Occasionally, Faizan pulled me to him and planted a full kiss on my lips in a grand display of affection when we passed a seemingly conservative group. He almost always got the reaction he wanted. He thrived on seeing their absolute shock and surprise at the brazenness of a South Asian man and the veiled woman by his side.
I rode the elevator down to the apartment lobby and saw Melvin, a neighbor who always had a ready smile for me but lately looked away when he saw me coming. That day he stared, and his eyes widened in disbelief at the absence of my veil.
“What’s new and different, Mel?” I teased as I walked by without stopping.
He grunted in response. Oh yes, nothing is the same.

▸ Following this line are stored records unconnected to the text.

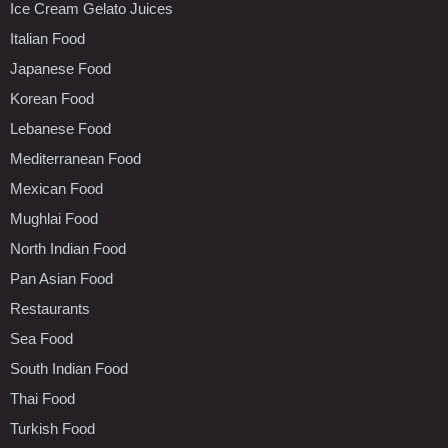
Ice Cream Gelato Juices
Italian Food
Japanese Food
Korean Food
Lebanese Food
Mediterranean Food
Mexican Food
Mughlai Food
North Indian Food
Pan Asian Food
Restaurants
Sea Food
South Indian Food
Thai Food
Turkish Food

Is the veil really a barrier, as Jack Straw indicated, or is it a symbol of modesty? It is different for different women. It irritated me that it was a political game for some high-ranking individuals, a tug-of-war of sorts, a way of attaining the limelight albeit negatively. The debate provoked the community and suddenly united us while we had a hard time agreeing on just what exactly our faith was about. Or did the love for our own religion really mean that we should hate other faiths? It made me reflect on what being a Muslim meant to me. Wasn’t the whole concept of Islam based on tolerance, peace and bridge-building, or was it just a very well-kept secret that only a handful knew?